How to replace non-failed VSAN storage

wallewek · Mon Oct 19, 2020 10:40 pm

This is a two-server Hyper-converged Microsoft Failover Server cluster.

I have an HA CSV drive that is working now, but based on hardware monitoring I expect it to fail soon, so I have a replacement coming. Is there StarWind recommended best practice for replacing working storage devices?

I've seen recommendations on replacing devices that have already failed, but that doesn't apply here.

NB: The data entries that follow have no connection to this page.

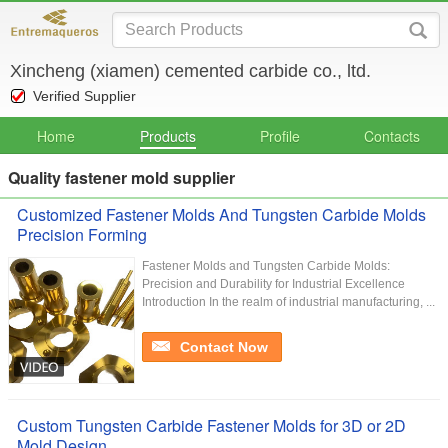
Xincheng (xiamen) cemented carbide co., ltd.
Verified Supplier
Home
Products
Profile
Contacts
Quality fastener mold supplier
Customized Fastener Molds And Tungsten Carbide Molds
Precision Forming
Fastener Molds and Tungsten Carbide Molds:
Precision and Durability for Industrial Excellence
Introduction In the realm of industrial manufacturing, ...
Contact Now
Custom Tungsten Carbide Fastener Molds for 3D or 2D
Mold Design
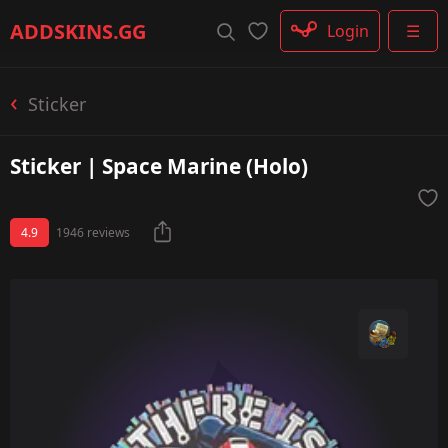
Rifle
ADDSKINS
.GG
Login
☰
SMG
Shotgun
Machinegun
Sticker
Glove
Categories
Sticker | Space Marine (Holo)
4.9
1946 reviews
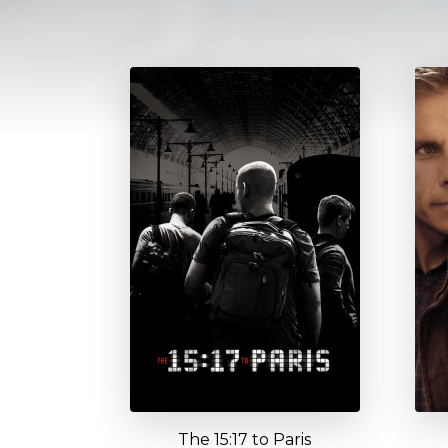
The 15:17 to Paris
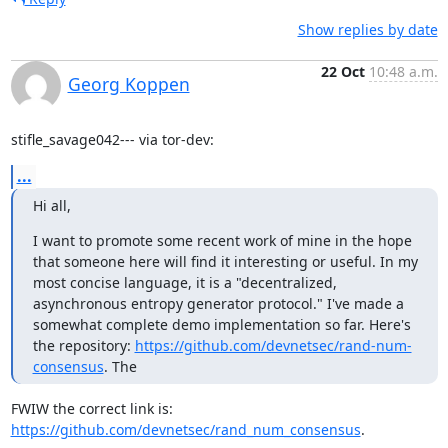
Show replies by date
22 Oct
10:48 a.m.
Georg Koppen
stifle_savage042--- via tor-dev:
...
Hi all,
I want to promote some recent work of mine in the hope 
that someone here will find it interesting or useful. In my 
most concise language, it is a "decentralized, 
asynchronous entropy generator protocol." I've made a 
somewhat complete demo implementation so far. Here's 
the repository: 
https://github.com/devnetsec/rand-num-
consensus
. The
FWIW the correct link is: 
https://github.com/devnetsec/rand_num_consensus
.
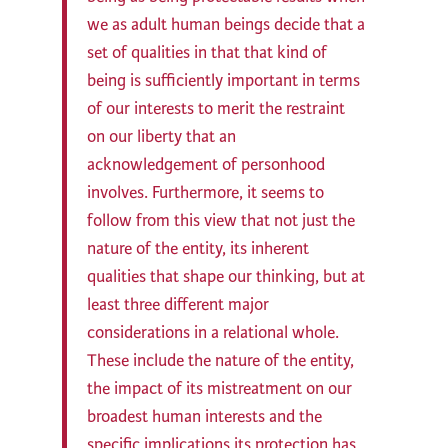
we as adult human beings decide that a
set of qualities in that that kind of
being is sufficiently important in terms
of our interests to merit the restraint
on our liberty that an
acknowledgement of personhood
involves. Furthermore, it seems to
follow from this view that not just the
nature of the entity, its inherent
qualities that shape our thinking, but at
least three different major
considerations in a relational whole.
These include the nature of the entity,
the impact of its mistreatment on our
broadest human interests and the
specific implications its protection has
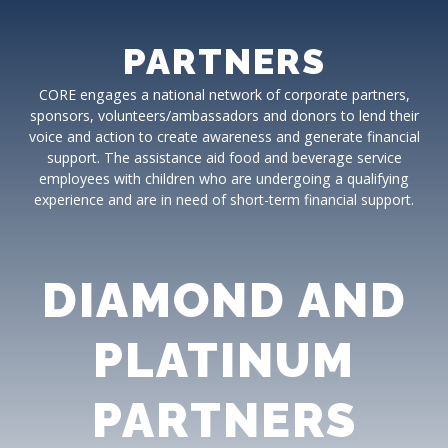
PARTNERS
CORE engages a national network of corporate partners,
sponsors, volunteers/ambassadors and donors to lend their
voice and action to create awareness and generate financial
support. The assistance aid food and beverage service
employees with children who are undergoing a qualifying
experience and are in need of short-term financial support.
DIAMOND AND
PLATINUM
PARTNERS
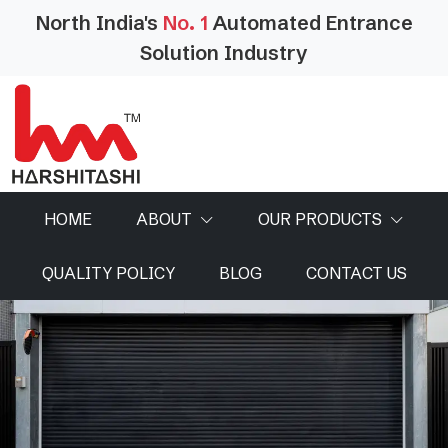
North India's
No. 1
Automated Entrance
Solution Industry
HOME
ABOUT
OUR PRODUCTS
QUALITY POLICY
BLOG
CONTACT US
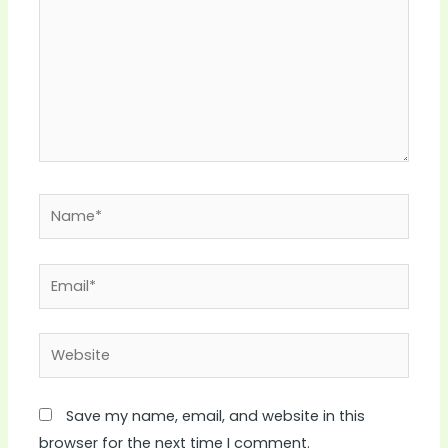
Name*
Email*
Website
Save my name, email, and website in this
browser for the next time I comment.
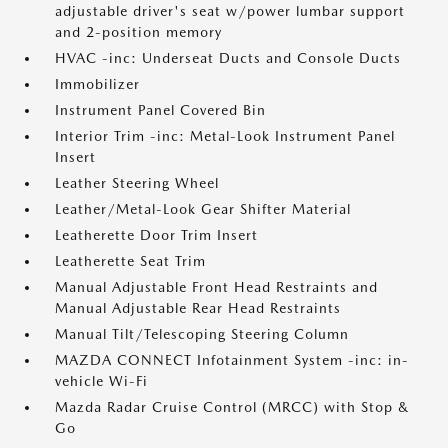
adjustable driver's seat w/power lumbar support
and 2-position memory
HVAC -inc: Underseat Ducts and Console Ducts
Immobilizer
Instrument Panel Covered Bin
Interior Trim -inc: Metal-Look Instrument Panel
Insert
Leather Steering Wheel
Leather/Metal-Look Gear Shifter Material
Leatherette Door Trim Insert
Leatherette Seat Trim
Manual Adjustable Front Head Restraints and
Manual Adjustable Rear Head Restraints
Manual Tilt/Telescoping Steering Column
MAZDA CONNECT Infotainment System -inc: in-
vehicle Wi-Fi
Mazda Radar Cruise Control (MRCC) with Stop &
Go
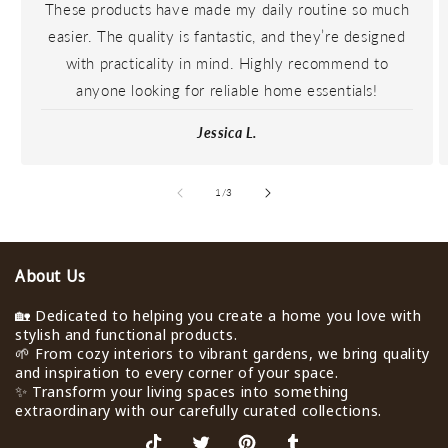
These products have made my daily routine so much
easier. The quality is fantastic, and they’re designed
with practicality in mind. Highly recommend to
anyone looking for reliable home essentials!
Jessica L.
de
1
/
3
About Us
🏡 Dedicated to helping you create a home you love with
stylish and functional products.
🌱 From cozy interiors to vibrant gardens, we bring quality
and inspiration to every corner of your space.
✨ Transform your living spaces into something
extraordinary with our carefully curated collections.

So, assuming it doesn't make sense to try to leave one server running while I shut down the other one, if I was going to guess, I would go like this:

1. Shut down all cluster VMs and nodes, and shut down the cluster services, and disable the cluster services on both hosts..
2. Put all StarWind devices into maintenance mode, stop the VSAN service and disable it on both hosts.
3. Shut down server with the failing drive and attached new drive.
4. Boot that server and copy the complete contents from the old drive to the new one by Windows copy, robocopy or something similar.
5. Swap drive letters so the new drive takes over from the old drive.
6. Remove the old drive.
7. Boot the server with the new drive in place.
8. Re-enable StarWind services
9. Check the things look OK in the console
10. Disable Maintenance Mode.
11. If it decides to resynchronize, wait until that stops.
12. Re-enable Microsoft Failover Cluster services and start them up.
13. Deal with whatever shows up.

I'm thinking maybe before I do this, I should pull at least one of my DCs out of the cluster. I haven't tried that before, going to have to see how it's done. Must be more to it than just taking the storage out of the CSV.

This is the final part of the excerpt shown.